A reverentially lit pseudo-diptych, this binary altar depicts a dialectic between coronal entities. Cleaved into two contrasting colour fields the lower of which occupies a marginal majority of the canvas.
The upper field presents three concentric discs nestled on a bed of orange washes. The central aperture of dense cerise seeks to dominate but is held in constraint by the ring of indigo. Outside of that is an orbit of yellow that is more consonant with the background. It is painted in blocks like bricks or petals and clipped at its northern cardinal point. It represents the event horizon with vulnerability. The white of the canvas bleeds through at the periphery and at the sub-field boundaries.
Each ring has its own suggestions of emotion: surprise, tension, release. But together they create a funnel of feeling locking the viewer into a coerced contemplation. Its gilded abstraction pregnant with a transmutation to the figurative.
The lower field acts as the retinal afterimage of the upper. It acts as its analogue, memory, and witness. The colour variation is far subtler with close inspection required to discern the exact delineation. Whilst the repetition evokes recognition there is also uncertainty and enigmatic concealment. But its also more cerebral and equanimous. Apollonian if we grant Dionysus resides above it.
As the eye flicks back and forth between each quadrant the lower circles appear to glow brighter. The title refers only to orange and white as if the minority hues are reflections of the ocular whose gaze alights upon it. A mirror to both itself and the viewer: The solar transposed to the lunar.

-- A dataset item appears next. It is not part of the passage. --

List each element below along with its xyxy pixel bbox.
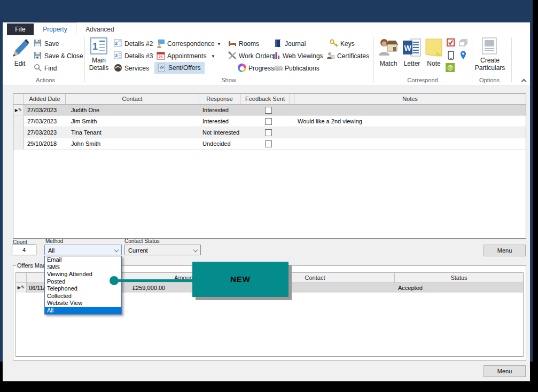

[He], drew a circle with a piece of red chalk and said:
"When men, even unknowingly, are to meet one day,
whatever may befall each, whatever the diverging paths,
on the said day,
they will inevitably come together
in the red circle."
Jean-Pierre Melville
Epigraph to Le Cercle Rouge (1970)
Part of a group exhibition 'august (adj)' at Flowers Gallery Cork Street from 7 to 30 Aug 2025.